:: What the task asks ::
In your copy of the entries, please include no pictures and return every word exactly.

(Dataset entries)
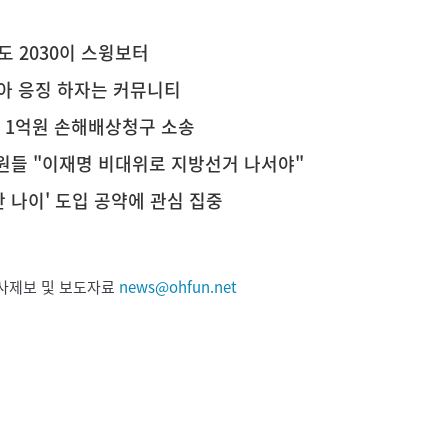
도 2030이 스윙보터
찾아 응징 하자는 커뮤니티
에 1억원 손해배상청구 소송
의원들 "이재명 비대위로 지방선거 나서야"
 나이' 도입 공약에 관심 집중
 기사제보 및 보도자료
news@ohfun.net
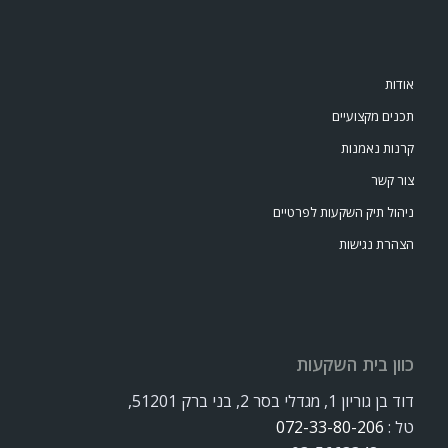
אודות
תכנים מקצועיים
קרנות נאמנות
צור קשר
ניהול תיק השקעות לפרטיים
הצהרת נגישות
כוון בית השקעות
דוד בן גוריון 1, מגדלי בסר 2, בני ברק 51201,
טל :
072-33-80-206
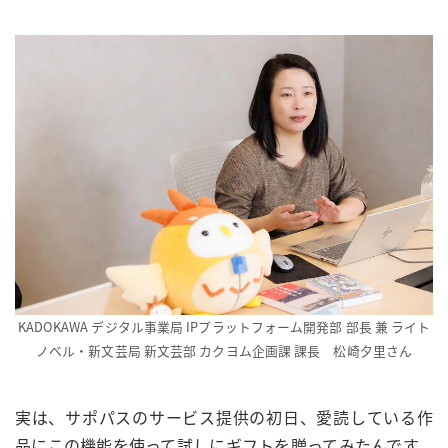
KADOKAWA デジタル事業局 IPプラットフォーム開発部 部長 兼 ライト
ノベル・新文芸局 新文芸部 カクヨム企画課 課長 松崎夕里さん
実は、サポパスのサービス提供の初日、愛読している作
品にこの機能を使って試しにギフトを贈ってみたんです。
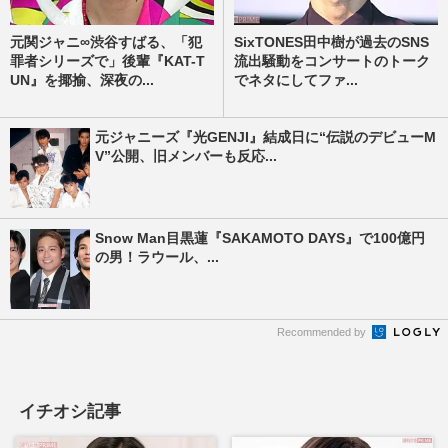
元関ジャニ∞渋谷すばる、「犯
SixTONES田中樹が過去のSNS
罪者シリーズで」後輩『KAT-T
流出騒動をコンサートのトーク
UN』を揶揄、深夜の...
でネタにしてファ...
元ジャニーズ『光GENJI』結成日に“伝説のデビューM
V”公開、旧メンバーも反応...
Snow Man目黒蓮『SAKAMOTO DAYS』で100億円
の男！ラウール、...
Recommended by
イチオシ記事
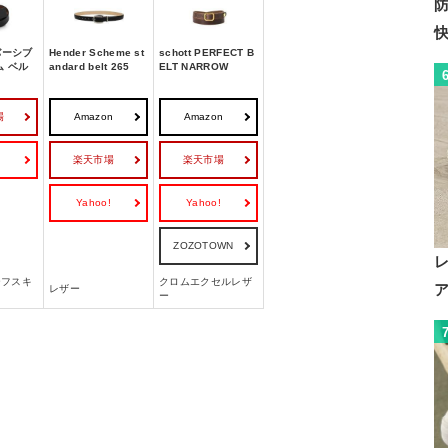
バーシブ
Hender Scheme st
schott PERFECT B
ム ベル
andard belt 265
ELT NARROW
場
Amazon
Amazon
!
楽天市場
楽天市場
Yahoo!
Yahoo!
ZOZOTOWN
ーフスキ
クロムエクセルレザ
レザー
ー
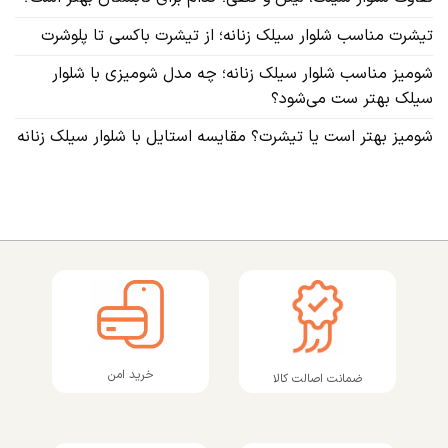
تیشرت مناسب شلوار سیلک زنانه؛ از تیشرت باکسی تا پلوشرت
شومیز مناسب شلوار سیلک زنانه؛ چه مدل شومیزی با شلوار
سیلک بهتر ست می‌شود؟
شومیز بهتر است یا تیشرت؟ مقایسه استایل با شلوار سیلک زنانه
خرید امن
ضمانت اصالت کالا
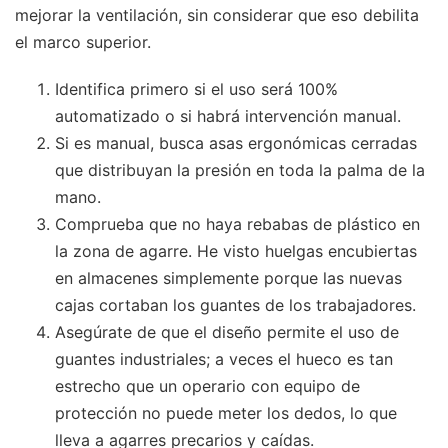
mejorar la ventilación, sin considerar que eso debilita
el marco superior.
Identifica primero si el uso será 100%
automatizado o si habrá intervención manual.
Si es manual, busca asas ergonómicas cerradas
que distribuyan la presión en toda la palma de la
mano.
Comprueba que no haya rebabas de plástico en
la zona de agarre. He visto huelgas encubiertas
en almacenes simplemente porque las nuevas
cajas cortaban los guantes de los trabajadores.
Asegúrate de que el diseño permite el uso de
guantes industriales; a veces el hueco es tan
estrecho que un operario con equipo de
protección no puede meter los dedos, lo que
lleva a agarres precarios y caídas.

:: Result of this task ::
도 2030이 스윙보터
찾아 응징 하자는 커뮤니티
에 1억원 손해배상청구 소송
의원들 "이재명 비대위로 지방선거 나서야"
 나이' 도입 공약에 관심 집중
 기사제보 및 보도자료
news@ohfun.net
אודות
תכנים מקצועיים
קרנות נאמנות
צור קשר
ניהול תיק השקעות לפרטיים
הצהרת נגישות
כוון בית השקעות
דוד בן גוריון 1, מגדלי בסר 2, בני ברק 51201,
טל :
072-33-80-206
KADOKAWA デジタル事業局 IPプラットフォーム開発部 部長 兼 ライト
ノベル・新文芸局 新文芸部 カクヨム企画課 課長 松崎夕里さん
実は、サポパスのサービス提供の初日、愛読している作
品にこの機能を使って試しにギフトを贈ってみたんです。
元関ジャニ∞渋谷すばる、「犯
SixTONES田中樹が過去のSNS
罪者シリーズで」後輩『KAT-T
流出騒動をコンサートのトーク
UN』を揶揄、深夜の...
でネタにしてファ...
元ジャニーズ『光GENJI』結成日に“伝説のデビューM
V”公開、旧メンバーも反応...
Snow Man目黒蓮『SAKAMOTO DAYS』で100億円
の男！ラウール、...
Recommended by
イチオシ記事
バーシブ
Hender Scheme st
schott PERFECT B
ム ベル
andard belt 265
ELT NARROW
場
Amazon
Amazon
!
楽天市場
楽天市場
Yahoo!
Yahoo!
ZOZOTOWN
ーフスキ
クロムエクセルレザ
レザー
ー
تیشرت مناسب شلوار سیلک زنانه؛ از تیشرت باکسی تا پلوشرت
شومیز مناسب شلوار سیلک زنانه؛ چه مدل شومیزی با شلوار
سیلک بهتر ست می‌شود؟
شومیز بهتر است یا تیشرت؟ مقایسه استایل با شلوار سیلک زنانه
خرید امن
ضمانت اصالت کالا
mejorar la ventilación, sin considerar que eso debilita
el marco superior.
Identifica primero si el uso será 100%
automatizado o si habrá intervención manual.
Si es manual, busca asas ergonómicas cerradas
que distribuyan la presión en toda la palma de la
mano.
Comprueba que no haya rebabas de plástico en
la zona de agarre. He visto huelgas encubiertas
en almacenes simplemente porque las nuevas
cajas cortaban los guantes de los trabajadores.
Asegúrate de que el diseño permite el uso de
guantes industriales; a veces el hueco es tan
estrecho que un operario con equipo de
protección no puede meter los dedos, lo que
lleva a agarres precarios y caídas.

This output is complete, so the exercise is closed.